それを、頭を軽く巡らすことで天道は容易に回避した。

空に吸い込まれるように天へ投擲される小刀。
それを白けた顔で仰ぎながら、ペインは袖口からナルを地面に縫い付けたモノと同じ杭を取り出す。

「どこに投げている?おまえ如きの力で、この俺に挑もうとは愚の骨頂だ」

淡々と杭を振り上げる。
その切っ先が今度こそ、シカマルの腹を貫く寸前、ペインの動きが止まった。

「…な、に…」

串刺しにしようとしていた杭の切っ先が、シカマルの腹に当たる手前で、止まる。

否、ペインの手が動かなくなったのだ。

身体を縛るその力には覚えがある。

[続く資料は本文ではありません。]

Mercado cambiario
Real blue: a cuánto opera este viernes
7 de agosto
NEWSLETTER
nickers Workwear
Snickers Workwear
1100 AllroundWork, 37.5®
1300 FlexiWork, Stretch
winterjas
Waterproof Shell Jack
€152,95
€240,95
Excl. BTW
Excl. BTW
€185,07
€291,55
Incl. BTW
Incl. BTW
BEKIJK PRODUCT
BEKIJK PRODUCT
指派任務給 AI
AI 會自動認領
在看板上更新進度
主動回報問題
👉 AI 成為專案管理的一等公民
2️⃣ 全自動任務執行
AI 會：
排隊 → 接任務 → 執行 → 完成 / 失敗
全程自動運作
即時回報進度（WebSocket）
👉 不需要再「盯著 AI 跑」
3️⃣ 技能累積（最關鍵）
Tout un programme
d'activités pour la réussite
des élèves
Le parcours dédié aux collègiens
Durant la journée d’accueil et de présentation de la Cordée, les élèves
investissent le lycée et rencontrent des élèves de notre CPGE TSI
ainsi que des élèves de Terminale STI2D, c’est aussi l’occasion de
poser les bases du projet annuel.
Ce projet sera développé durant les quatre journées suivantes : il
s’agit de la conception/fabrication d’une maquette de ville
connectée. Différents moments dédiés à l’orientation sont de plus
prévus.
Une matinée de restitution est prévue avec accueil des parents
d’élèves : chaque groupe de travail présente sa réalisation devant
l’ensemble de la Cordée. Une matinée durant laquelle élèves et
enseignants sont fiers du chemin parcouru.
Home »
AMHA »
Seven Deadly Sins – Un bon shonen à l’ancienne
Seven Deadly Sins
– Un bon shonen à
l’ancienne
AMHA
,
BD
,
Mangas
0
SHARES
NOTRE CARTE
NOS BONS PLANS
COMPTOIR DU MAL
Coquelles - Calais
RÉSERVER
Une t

つい先ほど、身体を動かなくされた術。
しかし目の前のシカマルは印を結んでなどいない。

(何故だ…!?)

身体の動きが止まったペインの隙をついて、首を締め上げていたその手から逃れる。
咳き込みながらも再び、ナルのもとへ向かおうとするシカマルだが、折られた足のせいで上手く進まない。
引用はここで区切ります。